START PROVIDED DATA

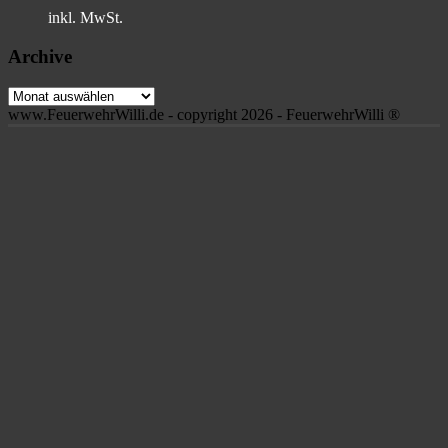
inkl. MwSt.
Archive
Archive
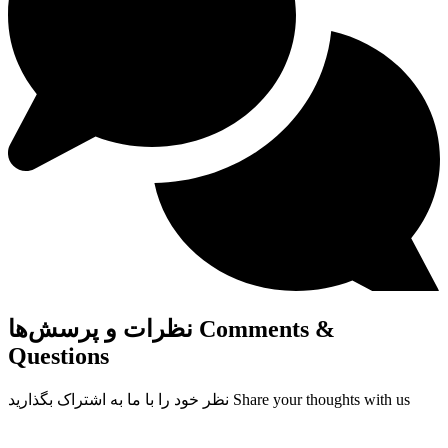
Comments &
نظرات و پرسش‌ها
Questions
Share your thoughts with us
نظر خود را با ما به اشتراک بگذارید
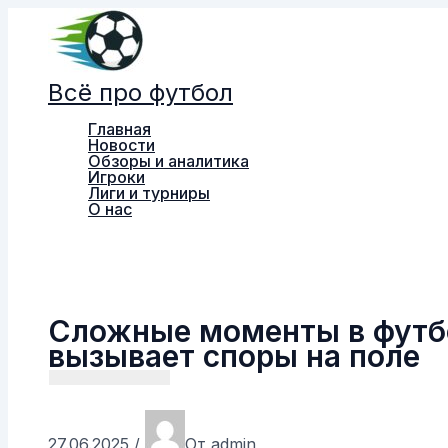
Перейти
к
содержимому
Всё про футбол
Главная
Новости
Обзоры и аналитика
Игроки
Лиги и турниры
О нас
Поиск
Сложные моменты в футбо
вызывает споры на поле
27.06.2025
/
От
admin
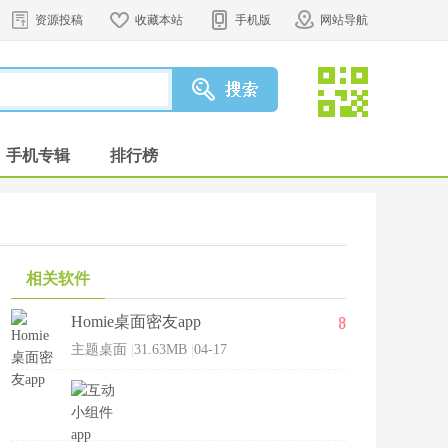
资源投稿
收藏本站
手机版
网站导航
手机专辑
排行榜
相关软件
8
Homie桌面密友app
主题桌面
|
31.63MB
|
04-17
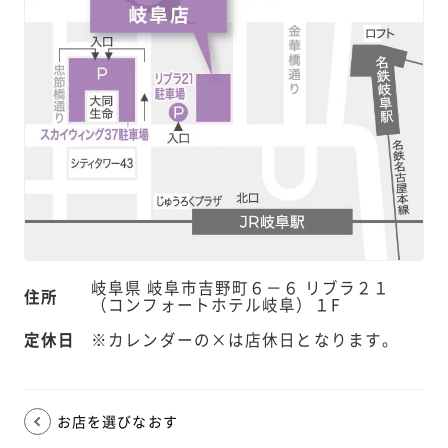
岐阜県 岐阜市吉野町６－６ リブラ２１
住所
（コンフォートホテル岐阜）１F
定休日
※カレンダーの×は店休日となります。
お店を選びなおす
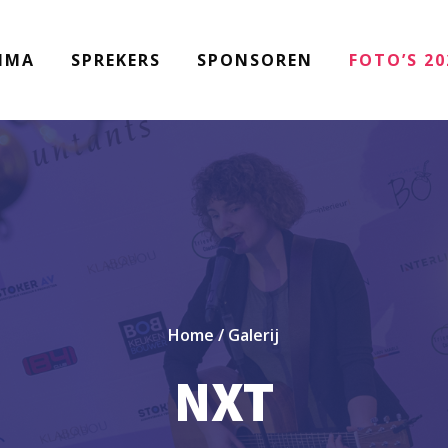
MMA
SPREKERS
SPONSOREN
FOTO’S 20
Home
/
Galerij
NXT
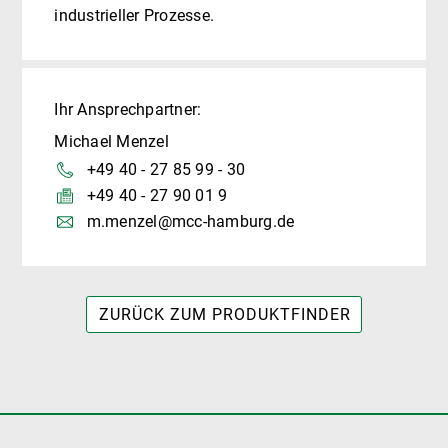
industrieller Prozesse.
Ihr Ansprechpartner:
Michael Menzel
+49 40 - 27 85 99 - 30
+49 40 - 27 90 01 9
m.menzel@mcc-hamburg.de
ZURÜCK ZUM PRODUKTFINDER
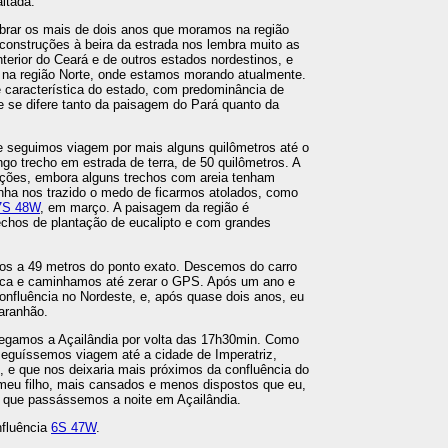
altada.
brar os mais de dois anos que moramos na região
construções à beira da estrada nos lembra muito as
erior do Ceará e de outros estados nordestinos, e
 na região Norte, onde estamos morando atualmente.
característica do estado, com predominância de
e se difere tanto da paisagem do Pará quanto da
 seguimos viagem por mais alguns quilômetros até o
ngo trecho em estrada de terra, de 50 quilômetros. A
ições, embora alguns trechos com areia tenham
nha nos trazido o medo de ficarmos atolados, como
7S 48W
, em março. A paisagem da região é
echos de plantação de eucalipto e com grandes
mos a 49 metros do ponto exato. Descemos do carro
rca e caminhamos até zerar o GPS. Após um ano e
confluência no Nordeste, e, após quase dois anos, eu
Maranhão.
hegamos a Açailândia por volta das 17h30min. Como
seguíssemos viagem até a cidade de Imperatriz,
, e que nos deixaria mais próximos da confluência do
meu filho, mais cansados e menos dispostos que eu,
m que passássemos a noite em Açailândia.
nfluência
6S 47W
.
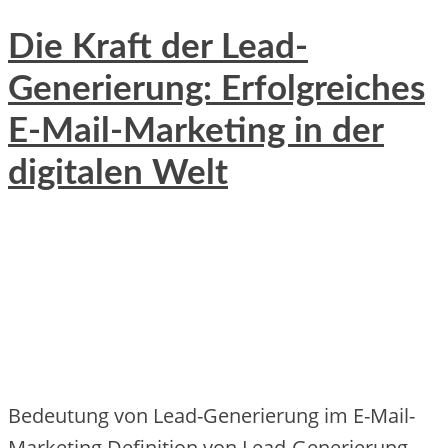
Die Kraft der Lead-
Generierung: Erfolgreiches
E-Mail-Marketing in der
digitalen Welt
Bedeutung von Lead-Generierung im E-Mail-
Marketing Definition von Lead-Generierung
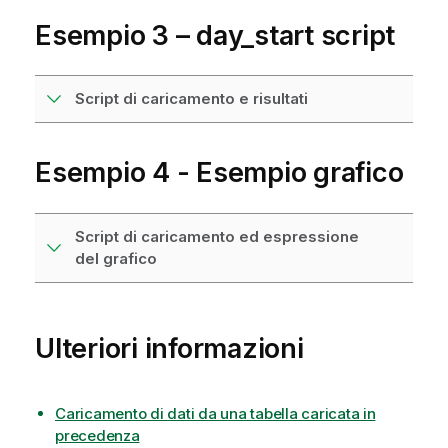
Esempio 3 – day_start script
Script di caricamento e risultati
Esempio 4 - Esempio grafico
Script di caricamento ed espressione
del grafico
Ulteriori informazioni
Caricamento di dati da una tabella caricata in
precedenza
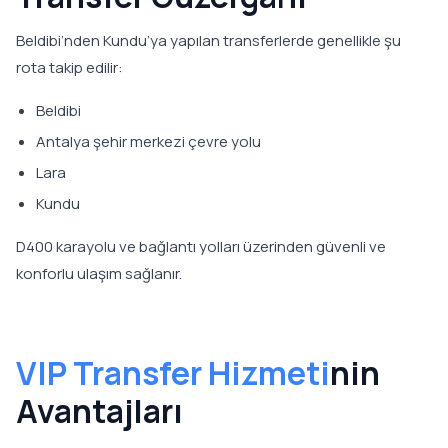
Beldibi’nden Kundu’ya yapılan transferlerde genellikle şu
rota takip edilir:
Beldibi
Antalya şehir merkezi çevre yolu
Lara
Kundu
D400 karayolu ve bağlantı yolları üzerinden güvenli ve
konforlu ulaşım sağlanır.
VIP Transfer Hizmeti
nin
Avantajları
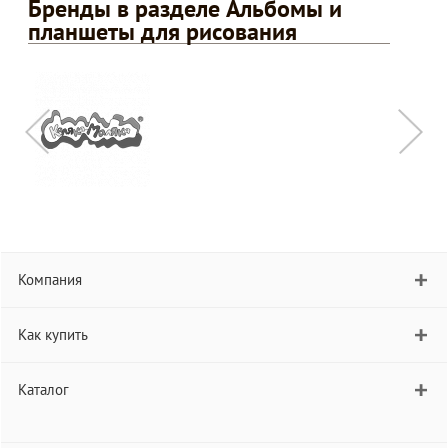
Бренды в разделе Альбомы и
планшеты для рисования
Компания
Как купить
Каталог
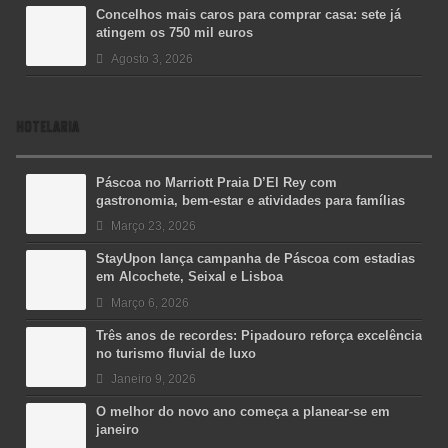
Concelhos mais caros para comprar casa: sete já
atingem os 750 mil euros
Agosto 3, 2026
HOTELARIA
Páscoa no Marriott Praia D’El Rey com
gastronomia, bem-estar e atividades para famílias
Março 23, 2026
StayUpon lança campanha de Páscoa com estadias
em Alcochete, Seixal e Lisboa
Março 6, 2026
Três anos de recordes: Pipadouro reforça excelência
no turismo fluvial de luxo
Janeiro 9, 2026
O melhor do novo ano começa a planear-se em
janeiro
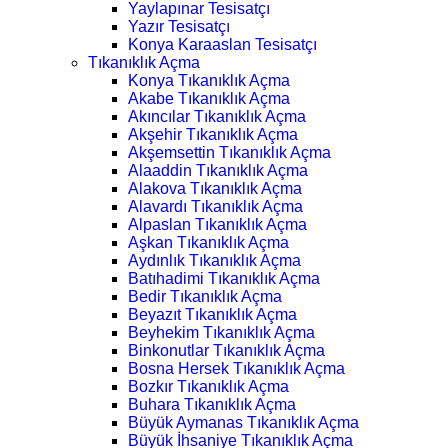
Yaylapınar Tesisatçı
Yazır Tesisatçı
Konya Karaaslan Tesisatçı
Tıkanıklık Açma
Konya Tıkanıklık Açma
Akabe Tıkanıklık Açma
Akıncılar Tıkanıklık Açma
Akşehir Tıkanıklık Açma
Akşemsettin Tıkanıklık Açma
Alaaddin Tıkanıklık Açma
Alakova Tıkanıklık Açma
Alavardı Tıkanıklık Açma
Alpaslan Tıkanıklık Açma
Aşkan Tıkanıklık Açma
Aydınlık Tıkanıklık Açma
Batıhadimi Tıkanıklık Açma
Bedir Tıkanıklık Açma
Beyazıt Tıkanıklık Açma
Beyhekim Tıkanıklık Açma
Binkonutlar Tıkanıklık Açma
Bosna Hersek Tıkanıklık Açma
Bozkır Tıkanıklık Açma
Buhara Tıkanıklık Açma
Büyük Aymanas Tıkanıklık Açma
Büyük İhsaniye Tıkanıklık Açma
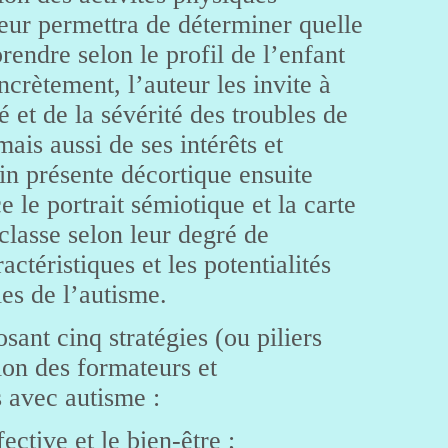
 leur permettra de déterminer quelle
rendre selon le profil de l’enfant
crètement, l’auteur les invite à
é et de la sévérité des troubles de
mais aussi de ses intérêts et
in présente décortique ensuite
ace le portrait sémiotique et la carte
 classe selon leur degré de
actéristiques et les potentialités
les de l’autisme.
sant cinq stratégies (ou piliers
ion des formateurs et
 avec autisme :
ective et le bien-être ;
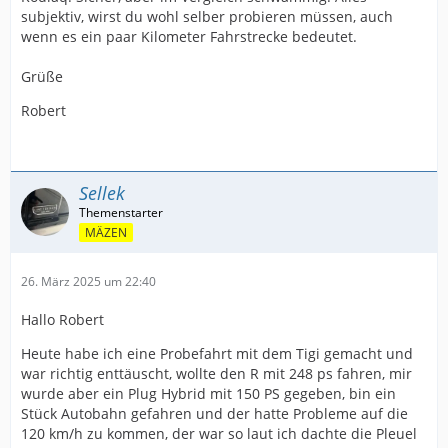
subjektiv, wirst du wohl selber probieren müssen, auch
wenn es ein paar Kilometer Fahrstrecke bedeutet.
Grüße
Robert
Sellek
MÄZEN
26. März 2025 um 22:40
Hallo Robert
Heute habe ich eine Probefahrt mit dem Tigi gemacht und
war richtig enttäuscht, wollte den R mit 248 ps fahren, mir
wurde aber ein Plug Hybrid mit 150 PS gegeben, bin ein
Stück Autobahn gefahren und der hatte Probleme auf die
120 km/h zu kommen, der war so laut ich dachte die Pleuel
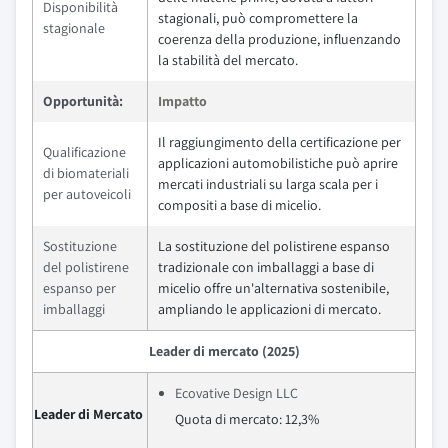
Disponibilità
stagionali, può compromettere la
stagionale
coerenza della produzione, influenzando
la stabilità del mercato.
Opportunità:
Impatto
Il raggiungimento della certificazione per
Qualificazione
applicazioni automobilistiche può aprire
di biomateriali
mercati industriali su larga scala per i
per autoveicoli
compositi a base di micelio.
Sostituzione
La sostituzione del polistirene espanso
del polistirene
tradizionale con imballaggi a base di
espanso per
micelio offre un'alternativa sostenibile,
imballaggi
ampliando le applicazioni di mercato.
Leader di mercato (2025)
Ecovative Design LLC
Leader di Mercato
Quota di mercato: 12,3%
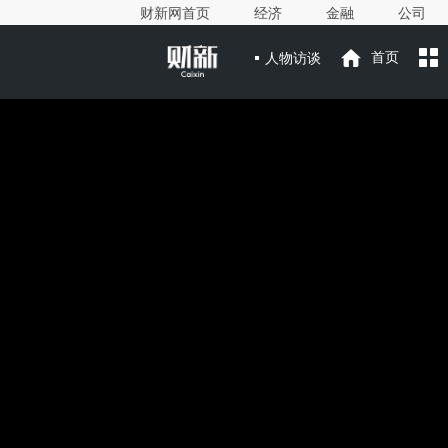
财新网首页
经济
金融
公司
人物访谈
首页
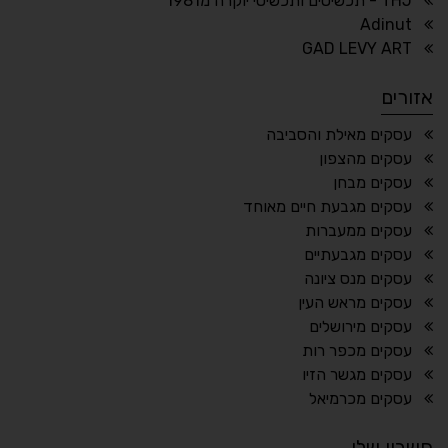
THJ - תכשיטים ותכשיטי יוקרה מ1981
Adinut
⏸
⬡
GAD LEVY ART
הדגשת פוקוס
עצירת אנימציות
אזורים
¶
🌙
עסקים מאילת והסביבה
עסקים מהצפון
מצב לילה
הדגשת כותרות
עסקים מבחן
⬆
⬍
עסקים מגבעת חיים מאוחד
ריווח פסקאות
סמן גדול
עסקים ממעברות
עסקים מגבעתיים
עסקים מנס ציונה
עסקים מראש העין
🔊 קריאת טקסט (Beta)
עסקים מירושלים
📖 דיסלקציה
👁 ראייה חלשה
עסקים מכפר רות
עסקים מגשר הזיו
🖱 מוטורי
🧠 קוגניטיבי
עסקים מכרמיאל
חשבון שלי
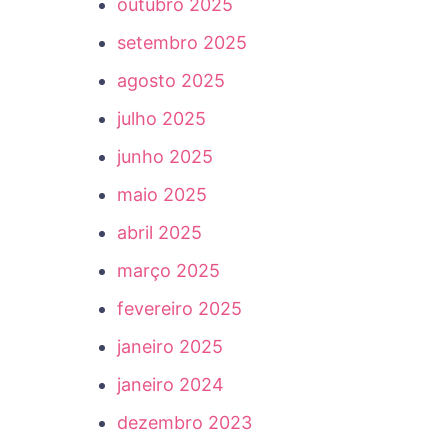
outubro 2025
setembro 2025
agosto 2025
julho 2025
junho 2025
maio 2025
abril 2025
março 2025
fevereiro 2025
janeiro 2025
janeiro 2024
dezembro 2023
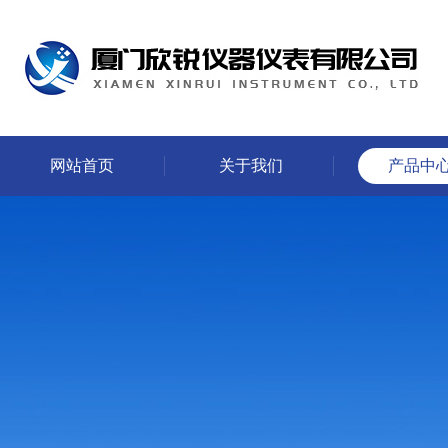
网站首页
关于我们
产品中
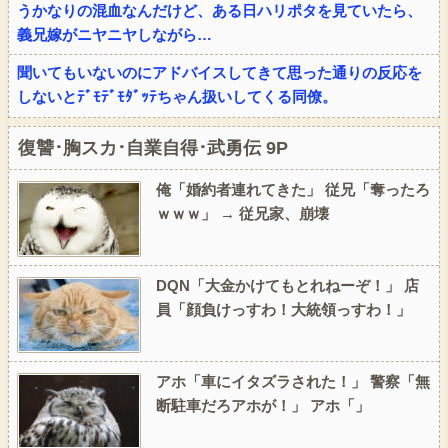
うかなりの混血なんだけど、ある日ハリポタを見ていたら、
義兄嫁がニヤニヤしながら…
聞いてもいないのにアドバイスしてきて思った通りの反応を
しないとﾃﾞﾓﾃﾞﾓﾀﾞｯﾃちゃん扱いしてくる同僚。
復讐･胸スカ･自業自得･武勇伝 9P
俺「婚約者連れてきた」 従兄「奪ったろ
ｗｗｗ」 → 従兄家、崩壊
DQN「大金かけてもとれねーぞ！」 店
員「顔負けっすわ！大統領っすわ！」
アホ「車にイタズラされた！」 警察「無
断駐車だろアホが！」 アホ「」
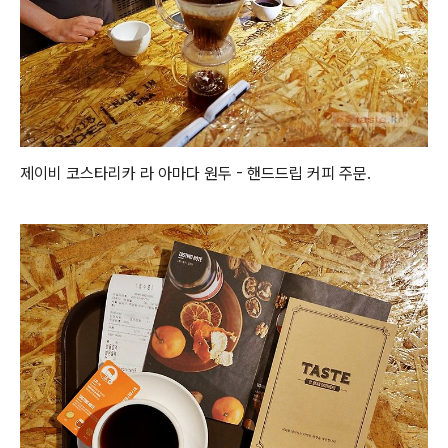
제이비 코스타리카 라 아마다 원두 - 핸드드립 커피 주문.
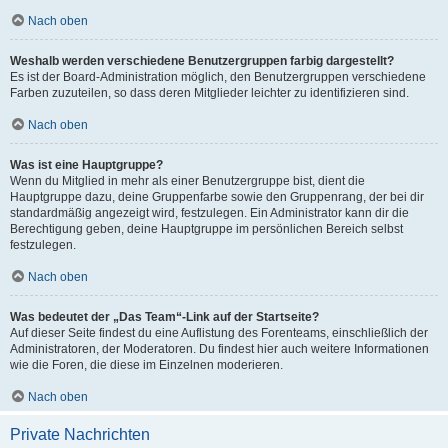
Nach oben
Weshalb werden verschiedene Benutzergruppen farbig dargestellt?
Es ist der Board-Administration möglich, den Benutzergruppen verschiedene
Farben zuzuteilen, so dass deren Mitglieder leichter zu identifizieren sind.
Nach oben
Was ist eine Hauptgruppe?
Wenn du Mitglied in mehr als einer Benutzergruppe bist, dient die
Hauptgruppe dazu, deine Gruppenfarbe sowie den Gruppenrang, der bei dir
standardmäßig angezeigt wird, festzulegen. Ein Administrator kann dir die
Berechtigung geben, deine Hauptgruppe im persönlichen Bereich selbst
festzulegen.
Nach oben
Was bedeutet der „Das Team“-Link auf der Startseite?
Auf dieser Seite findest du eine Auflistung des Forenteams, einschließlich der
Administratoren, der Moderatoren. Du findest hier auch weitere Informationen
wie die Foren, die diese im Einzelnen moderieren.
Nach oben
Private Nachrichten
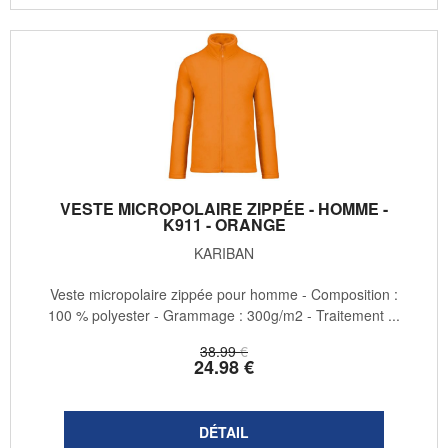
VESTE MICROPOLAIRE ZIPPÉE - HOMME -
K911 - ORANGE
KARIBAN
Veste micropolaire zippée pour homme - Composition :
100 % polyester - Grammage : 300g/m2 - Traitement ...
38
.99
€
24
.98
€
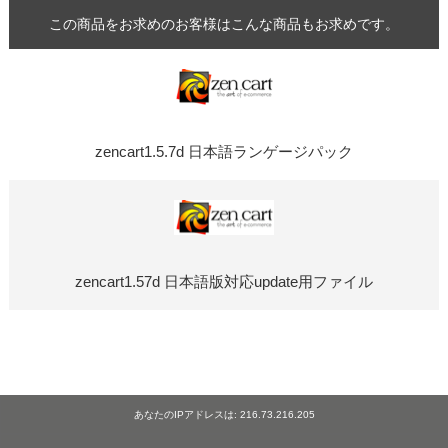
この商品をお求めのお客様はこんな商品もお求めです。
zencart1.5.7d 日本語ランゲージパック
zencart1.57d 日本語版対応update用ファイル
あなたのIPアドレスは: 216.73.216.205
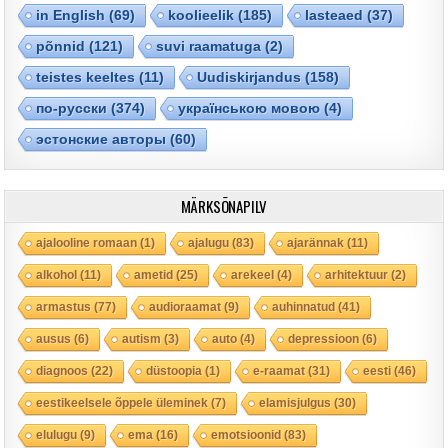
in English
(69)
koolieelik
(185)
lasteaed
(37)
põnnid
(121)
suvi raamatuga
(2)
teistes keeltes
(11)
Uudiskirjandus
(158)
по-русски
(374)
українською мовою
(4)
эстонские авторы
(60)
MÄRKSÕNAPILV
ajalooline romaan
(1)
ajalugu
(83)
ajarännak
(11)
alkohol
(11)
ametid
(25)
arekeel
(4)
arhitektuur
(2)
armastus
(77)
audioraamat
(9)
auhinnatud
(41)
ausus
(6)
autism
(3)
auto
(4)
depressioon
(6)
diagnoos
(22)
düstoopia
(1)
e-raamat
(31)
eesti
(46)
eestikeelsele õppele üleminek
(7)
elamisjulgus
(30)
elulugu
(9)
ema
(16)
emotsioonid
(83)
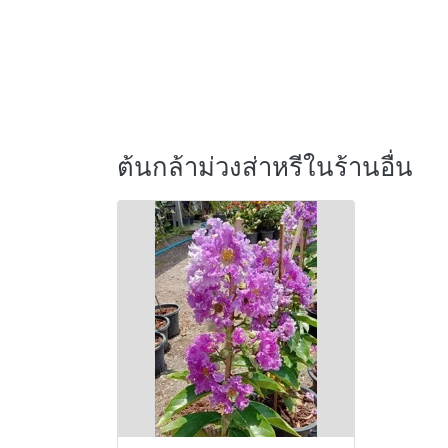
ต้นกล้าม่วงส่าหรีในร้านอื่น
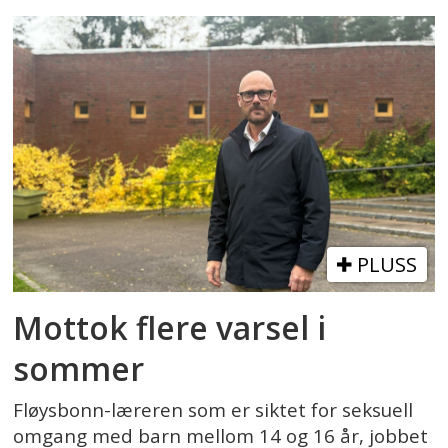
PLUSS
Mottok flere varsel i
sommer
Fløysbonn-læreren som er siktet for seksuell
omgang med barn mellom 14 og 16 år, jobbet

END PROVIDED DATA

* THE PROBLEM *
The expected output is an exact retyping of the lines from the line with "audioraamat" through the last line of the data, with both ends kept and the pictures dropped.

* EXERCISE RESULT *
audioraamat
(9)
auhinnatud
(41)
ausus
(6)
autism
(3)
auto
(4)
depressioon
(6)
diagnoos
(22)
düstoopia
(1)
e-raamat
(31)
eesti
(46)
eestikeelsele õppele üleminek
(7)
elamisjulgus
(30)
elulugu
(9)
ema
(16)
emotsioonid
(83)
ต้นกล้าม่วงส่าหรีในร้านอื่น
PLUSS
Mottok flere varsel i
sommer
Fløysbonn-læreren som er siktet for seksuell
omgang med barn mellom 14 og 16 år, jobbet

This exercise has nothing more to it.